[Supplied records — start]
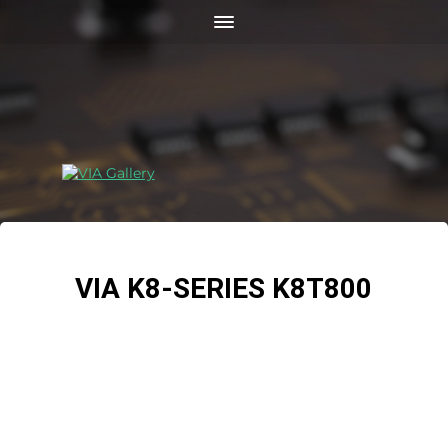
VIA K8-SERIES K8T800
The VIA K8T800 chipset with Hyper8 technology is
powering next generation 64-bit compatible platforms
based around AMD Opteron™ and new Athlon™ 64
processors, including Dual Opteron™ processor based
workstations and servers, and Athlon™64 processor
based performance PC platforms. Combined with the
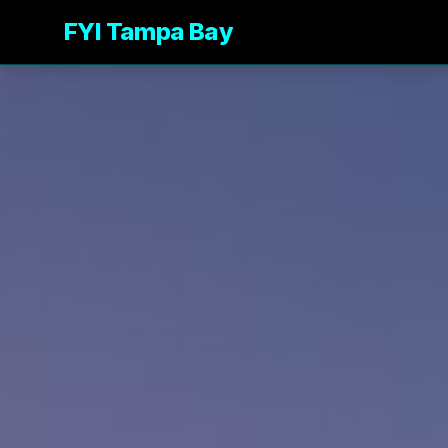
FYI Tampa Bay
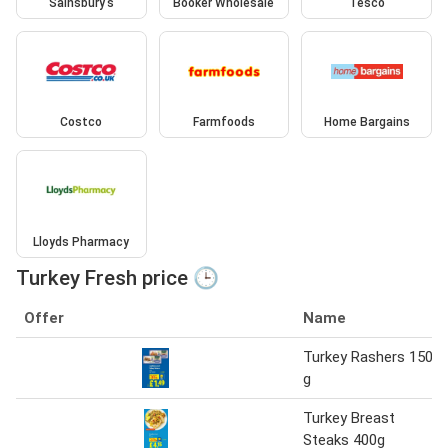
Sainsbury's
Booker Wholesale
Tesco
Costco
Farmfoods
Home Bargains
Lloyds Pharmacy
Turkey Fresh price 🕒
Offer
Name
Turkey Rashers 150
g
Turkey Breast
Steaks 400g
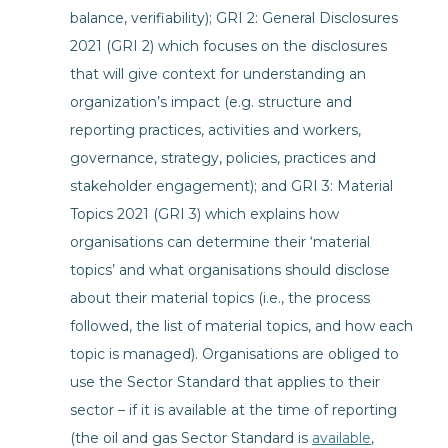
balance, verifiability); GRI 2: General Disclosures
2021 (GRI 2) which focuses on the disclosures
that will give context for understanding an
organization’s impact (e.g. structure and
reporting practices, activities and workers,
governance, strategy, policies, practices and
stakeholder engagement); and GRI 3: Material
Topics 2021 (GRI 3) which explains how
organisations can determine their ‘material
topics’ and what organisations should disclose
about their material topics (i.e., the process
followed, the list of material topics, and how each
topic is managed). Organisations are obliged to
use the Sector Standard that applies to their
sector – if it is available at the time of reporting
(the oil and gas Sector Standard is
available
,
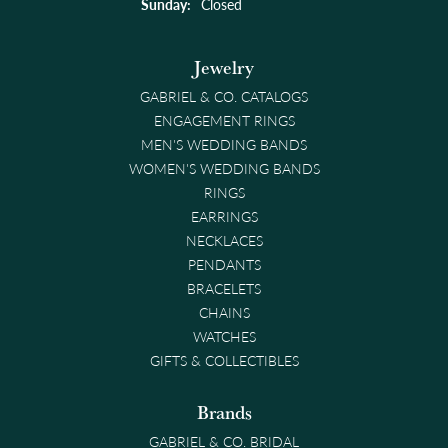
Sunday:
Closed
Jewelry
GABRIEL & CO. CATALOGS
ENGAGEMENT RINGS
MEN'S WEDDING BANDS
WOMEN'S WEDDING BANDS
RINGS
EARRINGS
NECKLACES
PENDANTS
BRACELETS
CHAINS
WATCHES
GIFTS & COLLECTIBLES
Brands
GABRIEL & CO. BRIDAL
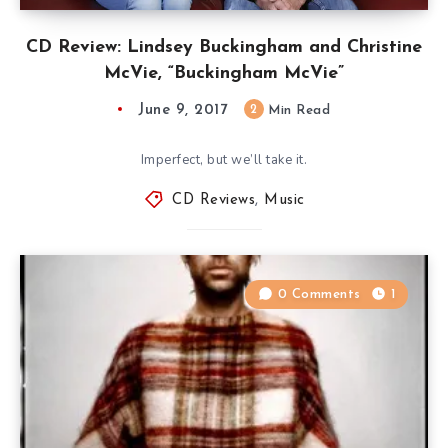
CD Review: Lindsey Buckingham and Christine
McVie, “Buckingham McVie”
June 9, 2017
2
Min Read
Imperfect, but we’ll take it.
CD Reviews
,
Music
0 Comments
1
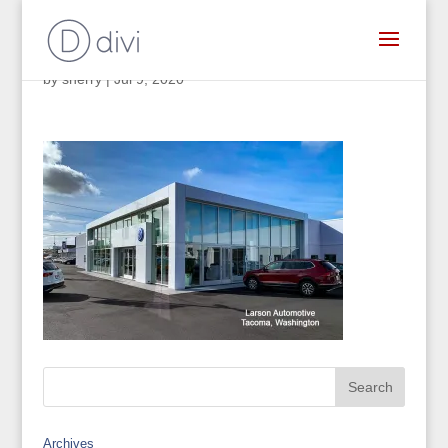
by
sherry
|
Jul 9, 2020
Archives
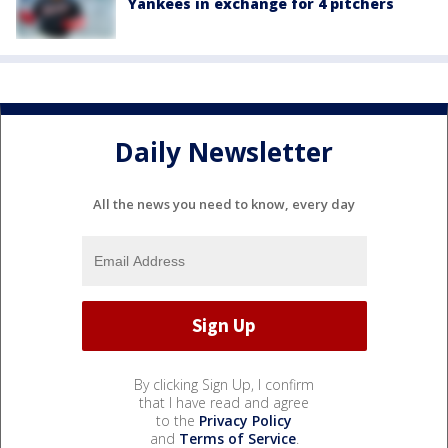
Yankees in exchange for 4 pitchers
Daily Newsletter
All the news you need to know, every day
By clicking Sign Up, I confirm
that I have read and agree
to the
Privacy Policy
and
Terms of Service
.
[Supplied records — finish]
=== Exercise description ===
Above, find the line with "Turkey Fresh price 🕒"; copy it and every line down to the line with "that I have read and agree", exactly and both included, but no pictures.

=== Response to the task ===
Turkey Fresh price 🕒
Offer
Name
Turkey Rashers 150
g
Turkey Breast
Steaks 400g
balance, verifiability); GRI 2: General Disclosures
2021 (GRI 2) which focuses on the disclosures
that will give context for understanding an
organization’s impact (e.g. structure and
reporting practices, activities and workers,
governance, strategy, policies, practices and
stakeholder engagement); and GRI 3: Material
Topics 2021 (GRI 3) which explains how
organisations can determine their ‘material
topics’ and what organisations should disclose
about their material topics (i.e., the process
followed, the list of material topics, and how each
topic is managed). Organisations are obliged to
use the Sector Standard that applies to their
sector – if it is available at the time of reporting
(the oil and gas Sector Standard is
available
,
Sunday:
Closed
Jewelry
GABRIEL & CO. CATALOGS
ENGAGEMENT RINGS
MEN'S WEDDING BANDS
WOMEN'S WEDDING BANDS
RINGS
EARRINGS
NECKLACES
PENDANTS
BRACELETS
CHAINS
WATCHES
GIFTS & COLLECTIBLES
Brands
GABRIEL & CO. BRIDAL
CD Review: Lindsey Buckingham and Christine
McVie, “Buckingham McVie”
June 9, 2017
2
Min Read
Imperfect, but we’ll take it.
CD Reviews
,
Music
0 Comments
1
by
sherry
|
Jul 9, 2020
Archives
Yankees in exchange for 4 pitchers
Daily Newsletter
All the news you need to know, every day
By clicking Sign Up, I confirm
that I have read and agree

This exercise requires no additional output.